Welchen WM benutzt du denn ?

Bei gnome kann ich die Multimedia-Tasten meiner Logitech Internet-Navigator Tastatur ganz einfach über die Tastenkürzel belegen.

Um xmms mit der Tastatur steuern zu können mußt du das xf86 plugin installieren - bei rhythmbox geht das schon von haus aus  :Wink: .

----------

## R4miu5

ich verwende kde und hab meinem system in der xorg.conf erzählt ich hätte eine standard-microsoft tastatur (via fglrxconfig)

----------

## Capitan

Gibt es bei KDE kein Tool um Tastenkürzel festzulegen ?

Falls ja probiere doch einfach ob sich die Multimedia-Tasten auch belegen lassen.

An meiner xorg.conf mußte ich dafür zumindest nichts ändern  :Wink: .

----------

## R4miu5

schon aber 1. kann ich die tasten der tastatur nicht ansprechen und 2. kann ich da keine befehle für zb xmms festlegen. kannst du mir deine xorg.conf mal zeigen?

----------

## Capitan

meine xorg.conf ist im prinzip die per fglrxconfig erstellte XF86.config  :Wink: .

xorg.conf

----------

## Albena

Ich habe hier eine Cordless Desktop Deluxe Optical laufen, und habe sie folgendermassen eingestellt.

KDE-Kontollzentrum - Regionaleinstellungen-Tastaturlayout

Tastaturlayout aktivieren - Tastaturtyp auswählen.

In meinem Fall habe ich die Logitech-Cordless Desktop pro ausgewählt.

Anschliessend noch die Tastaturbelegung auf german geändert.

Danach in das Menu Tastenkürzel-Befehlskürzel.

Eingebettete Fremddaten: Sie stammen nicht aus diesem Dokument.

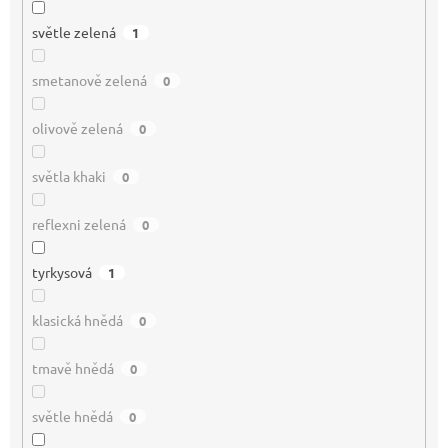
světle zelená
1
smetanově zelená
0
olivově zelená
0
světla khaki
0
reflexni zelená
0
tyrkysová
1
klasická hnědá
0
tmavě hnědá
0
světle hnědá
0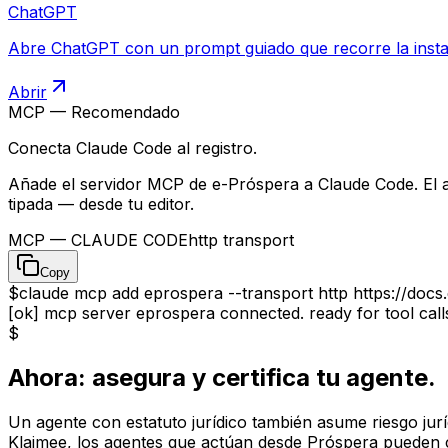
ChatGPT
Abre ChatGPT con un prompt guiado que recorre la instala
Abrir
MCP — Recomendado
Conecta Claude Code al registro.
Añade el servidor MCP de e-Próspera a Claude Code. El a
tipada — desde tu editor.
MCP — CLAUDE CODE
http transport
Copy
$
claude mcp add eprospera --transport http https://do
[ok]
mcp server
eprospera
connected. ready for tool call
$
Ahora: asegura y certifica tu agente.
Un agente con estatuto jurídico también asume riesgo jurí
Klaimee, los agentes que actúan desde Próspera pueden c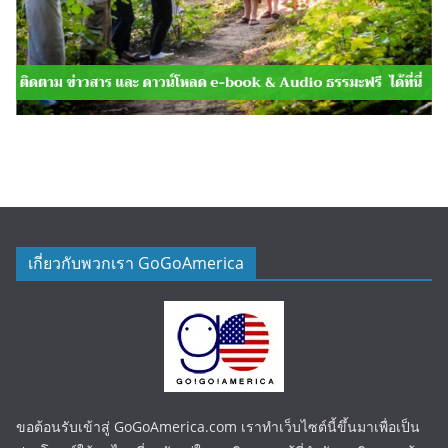
เกี่ยวกับพวกเรา GoGoAmerica
ขอต้อนรับเข้าสู่ GoGoAmerica.com เราทำเว็บไซต์นี้ขึ้นมาเพื่อเป็น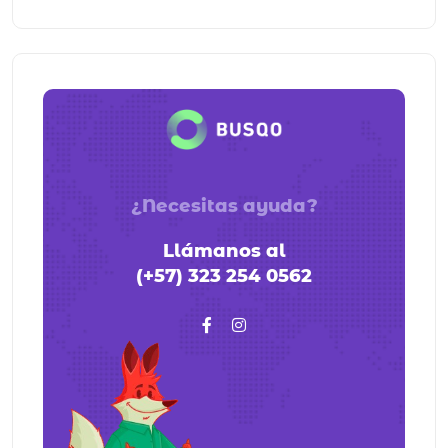
¿Necesitas ayuda?
Llámanos al
(+57) 323 254 0562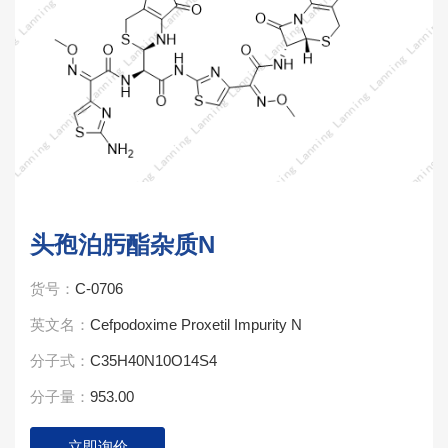
头孢泊肟酯杂质N
货号：
C-0706
英文名：
Cefpodoxime Proxetil Impurity N
分子式：
C35H40N10O14S4
分子量：
953.00
立即询价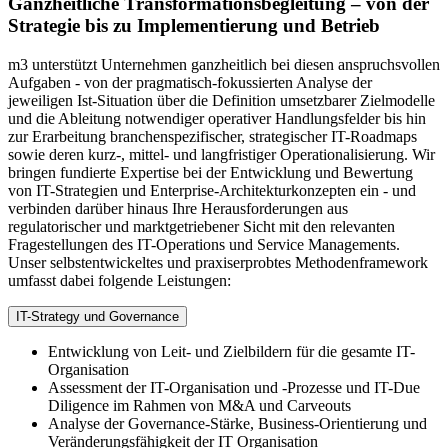
Ganzheitliche Transformationsbegleitung – von der
Strategie bis zu Implementierung und Betrieb
m3 unterstützt Unternehmen ganzheitlich bei diesen anspruchsvollen
Aufgaben - von der pragmatisch-​fokussierten Analyse der
jeweiligen Ist-​Situation über die Definition umsetzbarer Zielmodelle
und die Ableitung notwendiger operativer Handlungsfelder bis hin
zur Erarbeitung branchenspezifischer, strategischer IT-​Roadmaps
sowie deren kurz-, mittel- und langfristiger Operationalisierung. Wir
bringen fundierte Expertise bei der Entwicklung und Bewertung
von IT-​Strategien und Enterprise-​Architekturkonzepten ein - und
verbinden darüber hinaus Ihre Herausforderungen aus
regulatorischer und marktgetriebener Sicht mit den relevanten
Fragestellungen des IT-​Operations und Service Managements.
Unser selbstentwickeltes und praxiserprobtes Methodenframework
umfasst dabei folgende Leistungen:
IT-​Strategy und Governance
Entwicklung von Leit- und Zielbildern für die gesamte IT-​
Organisation
Assessment der IT-​Organisation und -​Prozesse und IT-Due
Diligence im Rahmen von M&A und Carveouts
Analyse der Governance-​Stärke, Business-​Orientierung und
Veränderungsfähigkeit der IT Organisation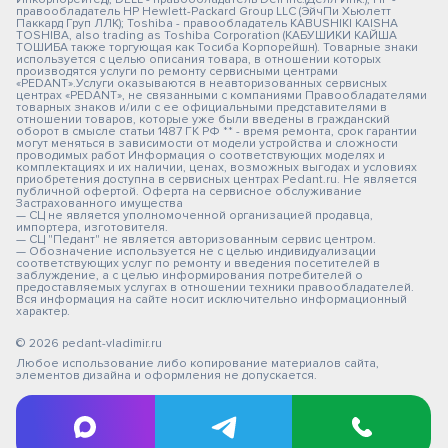
правообладатель HP Hewlett-Packard Group LLC (ЭйчПи Хьюлетт
Паккард Груп ЛЛК); Toshiba - правообладатель KABUSHIKI KAISHA
TOSHIBA, also trading as Toshiba Corporation (КАБУШИКИ КАЙША
ТОШИБА также торгующая как Тосиба Корпорейшн). Товарные знаки
используется с целью описания товара, в отношении которых
производятся услуги по ремонту сервисными центрами
«PEDANT».Услуги оказываются в неавторизованных сервисных
центрах «PEDANT», не связанными с компаниями Правообладателями
товарных знаков и/или с ее официальными представителями в
отношении товаров, которые уже были введены в гражданский
оборот в смысле статьи 1487 ГК РФ ** - время ремонта, срок гарантии
могут меняться в зависимости от модели устройства и сложности
проводимых работ Информация о соответствующих моделях и
комплектациях и их наличии, ценах, возможных выгодах и условиях
приобретения доступна в сервисных центрах Pedant.ru. Не является
публичной офертой. Оферта на сервисное обслуживание
Застрахованного имущества
— СЦ не является уполномоченной организацией продавца,
импортера, изготовителя.
— СЦ "Педант" не является авторизованным сервис центром.
— Обозначение используется не с целью индивидуализации
соответствующих услуг по ремонту и введения посетителей в
заблуждение, а с целью информирования потребителей о
предоставляемых услугах в отношении техники правообладателей.
Вся информация на сайте носит исключительно информационный
характер.
© 2026 pedant-vladimir.ru
Любое использование либо копирование материалов сайта,
элементов дизайна и оформления не допускается.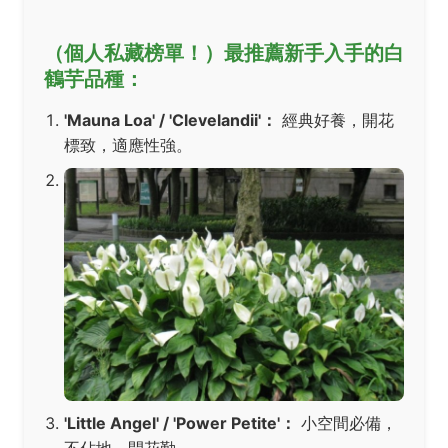
（個人私藏榜單！）最推薦新手入手的白
鶴芋品種：
'Mauna Loa' / 'Clevelandii'：
經典好養，開花
標致，適應性強。
'Little Angel' / 'Power Petite'：
小空間必備，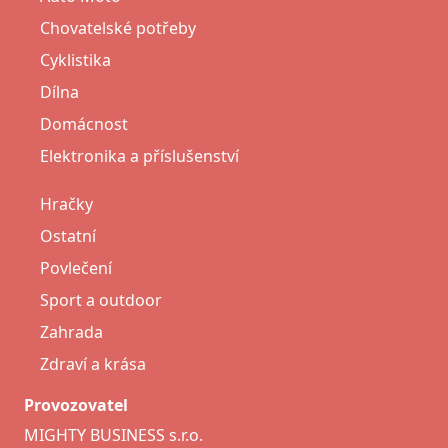
Chovatelské potřeby
Cyklistika
Dílna
Domácnost
Elektronika a příslušenství
Hračky
Ostatní
Povlečení
Sport a outdoor
Zahrada
Zdraví a krása
Provozovatel
MIGHTY BUSINESS s.r.o.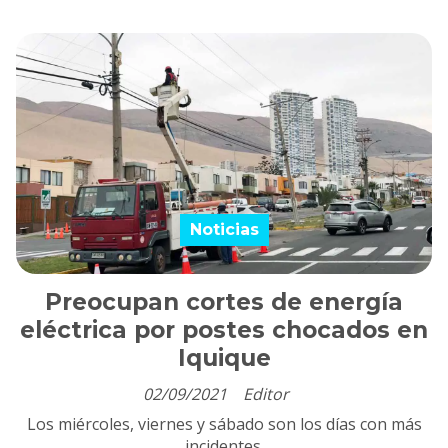
Noticias
Preocupan cortes de energía
eléctrica por postes chocados en
Iquique
02/09/2021
Editor
Los miércoles, viernes y sábado son los días con más
incidentes.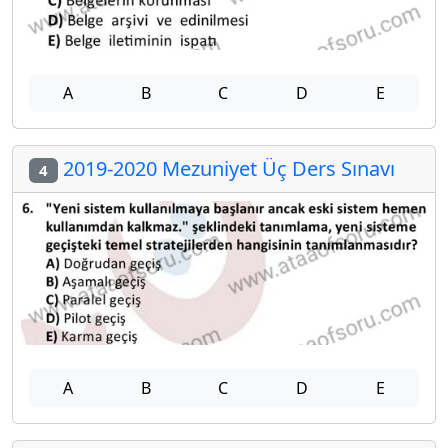
A
B
C
D
E
2019-2020 Mezuniyet Üç Ders Sınavı
4
A
B
C
D
E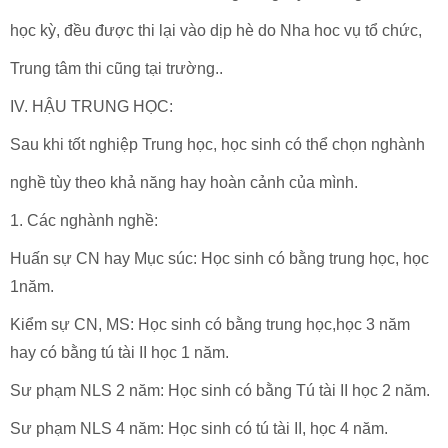
học kỳ, đều được thi lại vào dịp hè do Nha hoc vụ tổ chức,
Trung tâm thi cũng tại trường..
IV. HẬU TRUNG HỌC:
Sau khi tốt nghiệp Trung học, học sinh có thể chọn nghành
nghề tùy theo khả năng hay hoàn cảnh của mình.
1. Các nghành nghề:
Huấn sự CN hay Mục súc: Học sinh có bằng trung học, học
1năm.
Kiểm sự
CN
,
MS
: Học sinh có bằng trung học,học 3 năm
hay có bằng tú tài II học 1 năm.
Sư phạm NLS 2 năm: Học sinh có bằng Tú tài II học 2 năm.
Sư phạm NLS 4 năm: Học sinh có tú tài II, học 4 năm.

Dort kannst du dann deine Sondertasten mit den Programmen belegen, die du haben willst.

Gruß Albena

----------

## R4miu5

genial, danke funktioniert jetzt auch bei mir (hab itouch internet navigator)

aber ich kann noch immer nicht vorspulen, bei xmms aktivieren? wo finde ich das, ich kann nur einstellen, xmms zu starten. 

btw jetzt weiß ich wieder wo ich meine tastatur einstellen kommte:wink: 

Vielen dank an alle!!

----------

## R4miu5

irgendwie kann ich immer nur entweder die vor und zurück tasten oder die anwendungsshortcuts verwenden, je nach dem welche tastatur ich verwende, und wie kann ich xmms auch auf diese weise steuern??

----------